Coherent magnetic nanoinclusions induce charge localization in half-Heusler alloys leading to high-Tc ferromagnetism and enhanced thermoelectric performance

Abstract

Performance improvement traditionally realized through a combination of power factor optimization via electronic doping and lattice thermal conductivity reduction using nanostructuring have reached their optimal limits in many leading thermoelectric materials, making further enhancement in the thermoelectric figure of merit extremely challenging. Here, a novel approach to electronic transport engineering using coherent magnetic nanoinclusions is demonstrated. It was found that the incorporation of coherent magnetic full-Heusler (FH) nanoinclusions (Ti(Ni_4/3Fe_2/3)Sn) into a half-Heusler (HH) matrix (Ti_0.25Zr_0.25Hf_0.5NiSn_0.975Sb_0.025) with optimal doping level and lattice thermal conductivity leads to high Curie temperature ferromagnetism (T_c ∼ 650 K) along with a large reduction in the effective carrier density within the HH matrix. It is believed that the embedded magnetic FH nanoinclusions interact with the spin of itinerant carriers, leading to charge localization and the formation of overlapping bound magnetic polarons (BMPs).

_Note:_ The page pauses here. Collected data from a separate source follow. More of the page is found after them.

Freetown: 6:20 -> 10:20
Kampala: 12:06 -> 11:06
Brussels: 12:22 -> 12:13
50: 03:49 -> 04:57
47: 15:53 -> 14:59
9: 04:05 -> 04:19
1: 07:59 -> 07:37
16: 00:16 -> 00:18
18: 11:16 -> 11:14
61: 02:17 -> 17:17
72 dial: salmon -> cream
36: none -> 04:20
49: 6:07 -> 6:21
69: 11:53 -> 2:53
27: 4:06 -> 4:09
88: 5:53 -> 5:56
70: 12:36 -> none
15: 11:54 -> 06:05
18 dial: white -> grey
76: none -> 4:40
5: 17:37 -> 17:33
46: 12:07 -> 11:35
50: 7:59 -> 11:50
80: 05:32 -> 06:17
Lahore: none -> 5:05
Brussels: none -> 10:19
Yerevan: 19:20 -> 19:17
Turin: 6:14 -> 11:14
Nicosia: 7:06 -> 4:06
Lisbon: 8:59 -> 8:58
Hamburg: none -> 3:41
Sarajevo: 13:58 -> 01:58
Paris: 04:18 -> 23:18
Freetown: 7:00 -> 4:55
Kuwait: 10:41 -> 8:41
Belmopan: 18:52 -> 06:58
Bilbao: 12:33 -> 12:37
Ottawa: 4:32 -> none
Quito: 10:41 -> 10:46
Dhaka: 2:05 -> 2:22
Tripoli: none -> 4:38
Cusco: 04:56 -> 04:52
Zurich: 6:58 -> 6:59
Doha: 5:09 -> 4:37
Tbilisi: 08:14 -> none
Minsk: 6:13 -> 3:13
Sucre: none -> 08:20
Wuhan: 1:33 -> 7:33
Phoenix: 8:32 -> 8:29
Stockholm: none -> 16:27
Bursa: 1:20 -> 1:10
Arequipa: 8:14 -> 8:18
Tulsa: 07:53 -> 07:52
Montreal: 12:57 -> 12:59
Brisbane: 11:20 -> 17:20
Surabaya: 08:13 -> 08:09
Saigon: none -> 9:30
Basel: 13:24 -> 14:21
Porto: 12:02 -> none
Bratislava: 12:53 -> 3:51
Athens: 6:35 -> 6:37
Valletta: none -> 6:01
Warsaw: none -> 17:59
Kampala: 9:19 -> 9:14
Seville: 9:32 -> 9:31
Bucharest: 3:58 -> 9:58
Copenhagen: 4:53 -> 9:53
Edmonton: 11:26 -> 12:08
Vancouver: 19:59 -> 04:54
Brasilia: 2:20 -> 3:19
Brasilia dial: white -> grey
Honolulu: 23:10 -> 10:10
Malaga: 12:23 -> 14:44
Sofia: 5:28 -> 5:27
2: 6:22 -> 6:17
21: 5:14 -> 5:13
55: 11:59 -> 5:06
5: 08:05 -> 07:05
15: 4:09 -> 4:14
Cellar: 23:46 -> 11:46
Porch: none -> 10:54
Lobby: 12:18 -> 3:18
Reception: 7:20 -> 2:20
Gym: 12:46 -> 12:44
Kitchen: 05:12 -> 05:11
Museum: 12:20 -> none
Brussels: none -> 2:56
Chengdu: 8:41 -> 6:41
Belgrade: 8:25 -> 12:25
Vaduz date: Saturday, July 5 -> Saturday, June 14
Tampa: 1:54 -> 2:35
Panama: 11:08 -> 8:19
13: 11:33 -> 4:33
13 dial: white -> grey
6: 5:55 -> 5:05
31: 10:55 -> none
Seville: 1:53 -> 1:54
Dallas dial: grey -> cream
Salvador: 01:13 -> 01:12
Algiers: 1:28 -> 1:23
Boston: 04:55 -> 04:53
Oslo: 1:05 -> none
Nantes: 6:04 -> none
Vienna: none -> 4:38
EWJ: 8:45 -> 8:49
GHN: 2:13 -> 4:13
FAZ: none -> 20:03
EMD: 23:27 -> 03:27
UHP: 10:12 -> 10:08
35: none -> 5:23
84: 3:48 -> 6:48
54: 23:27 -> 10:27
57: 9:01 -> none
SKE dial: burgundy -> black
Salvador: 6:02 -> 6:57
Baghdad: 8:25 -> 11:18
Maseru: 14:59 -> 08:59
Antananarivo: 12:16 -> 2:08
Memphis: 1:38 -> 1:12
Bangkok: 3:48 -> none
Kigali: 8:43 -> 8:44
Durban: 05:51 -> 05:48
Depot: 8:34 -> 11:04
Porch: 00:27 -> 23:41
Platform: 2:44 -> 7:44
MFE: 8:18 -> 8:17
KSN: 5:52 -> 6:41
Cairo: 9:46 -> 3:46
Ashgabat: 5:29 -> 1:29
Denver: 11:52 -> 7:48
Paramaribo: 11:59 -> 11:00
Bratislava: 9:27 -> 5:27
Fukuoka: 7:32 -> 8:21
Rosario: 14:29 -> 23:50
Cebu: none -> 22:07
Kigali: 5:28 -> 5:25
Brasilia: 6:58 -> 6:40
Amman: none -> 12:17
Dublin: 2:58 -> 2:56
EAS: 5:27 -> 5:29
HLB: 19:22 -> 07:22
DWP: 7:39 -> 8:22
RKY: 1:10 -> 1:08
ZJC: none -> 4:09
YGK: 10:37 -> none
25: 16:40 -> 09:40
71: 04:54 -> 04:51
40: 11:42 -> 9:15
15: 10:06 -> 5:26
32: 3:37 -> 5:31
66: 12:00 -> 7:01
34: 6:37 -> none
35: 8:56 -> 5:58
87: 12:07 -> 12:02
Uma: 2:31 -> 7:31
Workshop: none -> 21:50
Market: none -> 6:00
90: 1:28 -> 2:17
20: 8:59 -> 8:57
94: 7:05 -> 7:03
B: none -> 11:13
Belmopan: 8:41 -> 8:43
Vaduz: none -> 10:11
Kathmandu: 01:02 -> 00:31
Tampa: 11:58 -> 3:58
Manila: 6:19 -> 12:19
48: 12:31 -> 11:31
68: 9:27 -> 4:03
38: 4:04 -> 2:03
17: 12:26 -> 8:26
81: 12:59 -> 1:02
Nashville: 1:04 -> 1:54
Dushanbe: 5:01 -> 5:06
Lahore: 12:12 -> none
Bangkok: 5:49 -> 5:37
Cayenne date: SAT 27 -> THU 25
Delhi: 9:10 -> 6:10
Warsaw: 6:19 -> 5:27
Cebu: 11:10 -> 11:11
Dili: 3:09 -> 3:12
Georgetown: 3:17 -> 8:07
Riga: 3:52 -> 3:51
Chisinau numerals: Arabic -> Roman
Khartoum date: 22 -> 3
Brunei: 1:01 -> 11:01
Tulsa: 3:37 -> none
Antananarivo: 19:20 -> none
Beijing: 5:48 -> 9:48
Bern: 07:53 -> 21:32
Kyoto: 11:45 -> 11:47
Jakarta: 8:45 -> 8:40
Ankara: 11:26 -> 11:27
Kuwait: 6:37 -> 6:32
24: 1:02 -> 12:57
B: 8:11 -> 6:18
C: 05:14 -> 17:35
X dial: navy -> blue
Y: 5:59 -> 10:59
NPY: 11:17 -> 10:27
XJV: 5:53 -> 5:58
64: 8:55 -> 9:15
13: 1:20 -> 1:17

This gives rise to significant enhancements of both carrier mobility and thermopower, which minimizes the reduction in the overall power factor, simultaneously with a large drop in the total thermal conductivity owing to the reduction of the electronic contribution to the thermal conductivity. The implementation of the magnetic nanoinclusions strategy in a variety of state-of-the-art thermoelectric materials could pave the way towards even larger figures of merit.